Monday, October 18, 2010

Here's a Little Advice

There has been a lot of talk about bullying in high schools recently.  I can relate.  When I was in middle school and high school, it was like I had a big pink target on my forehead and virtually EVERYONE knew I was gay and tormented me for it.  The problem was that I was still working on trying to be the swinging straight boy.  I was self aware enough to know that I was "in a phase" that I might or might not outgrow.  I tried to take comfort in the fact that I read in a book somewhere that lots of boys go through that phase and don't turn out gay.  Well, that didn't work out.
Not everyone tormented me, of course.  There were the fat kids who got picked on as much as I did.  There were other sort of awkward, strange kids who got picked on.  And, if I was lucky, there might be a kid who was a little gayer than I was who could avert attention away from my big homo self.  Even with the other targets around, the assholes who tormented me seemed to have plenty to go around.  It was a miserable time. 
With the benefit of 25 years under my belt away from high school, I want to share some advice and survival tips for anyone who might be able to relate.

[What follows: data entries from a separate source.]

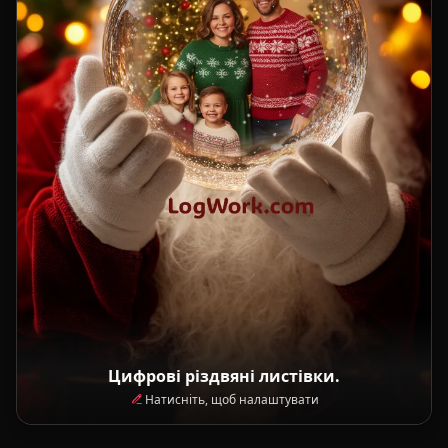
Цифрові різдвяні листівки.
Натисніть, щоб налаштувати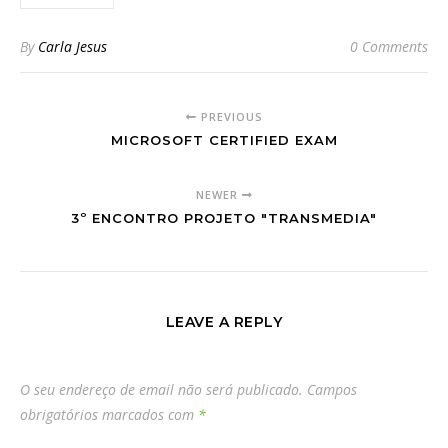
By
Carla Jesus
0 Comments
PREVIOUS
MICROSOFT CERTIFIED EXAM
NEWER
3º ENCONTRO PROJETO "TRANSMEDIA"
LEAVE A REPLY
O seu endereço de email não será publicado.
Campos
obrigatórios marcados com
*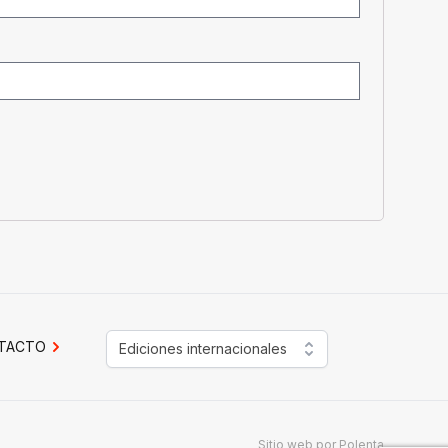
TACTO
Ediciones internacionales
Sitio web por
Polenta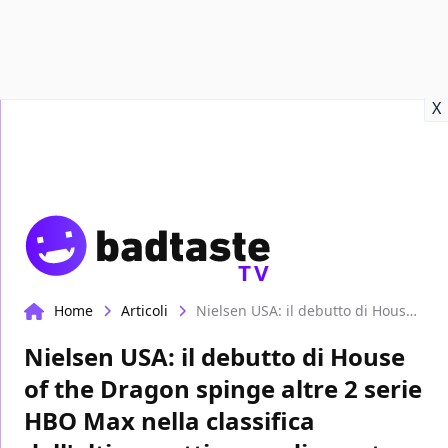
Recensioni
Format video
Marvel
Netflix
Disney+
Prime
X
TV
Home
Articoli
Nielsen USA: il debutto di House of the Dragon spinge altre 2 serie HBO Max nella classifica dell'ultima settimana di agosto
Nielsen USA: il debutto di House
of the Dragon spinge altre 2 serie
HBO Max nella classifica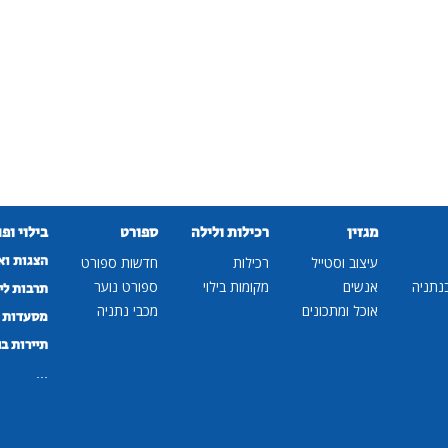
מגזין
רכילות ולילה
ספורט
בילוי ופ
הצגות וא
עיצוב וסטייל
רכילות
חדשות ספורט
נתניה
אנשים
מקומות בילוי
ספורט נוער
תרבות לי
אוכל ומתכונים
מכבי נתניה
מסעדות ב
תיירות ב
...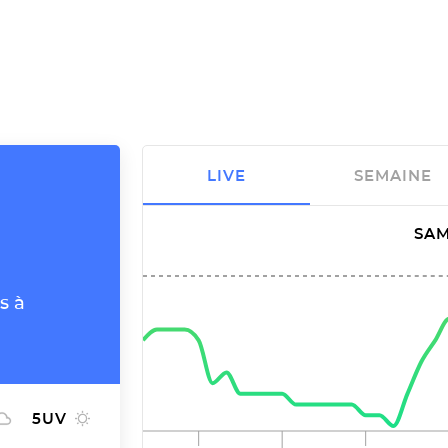
LIVE
SEMAINE
SAM
s à
5
UV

1.  Popular and not popular ends the day you graduate.  When you go to college or into the working world, your high school social status doesn't matter for squat.  The once popular girls (we'll talk more about them later) join sororities with the other formerly popular girls and fight among themselves for queen bee status and boyfriends.  They will not have time to notice you.  Once popular boys join fraternities, if they make it to college at all, and compete for the titles of "He Who Gets Laid Most" and "He Who Can Drink Most."  Guys like you and me, we arrive at college among people who have no knowledge of our high school social standing and are more interested in us if we're fun to hang out with, share the same values or do the same things.  I remember being amazed my freshman year at Luther with the fact that people kind of wanted to spend time with me- for a while  anyway, but that's for another number in this list.  Once you make like minded friends, you'll begin to forget being stuffed in lockers and getting swirlies.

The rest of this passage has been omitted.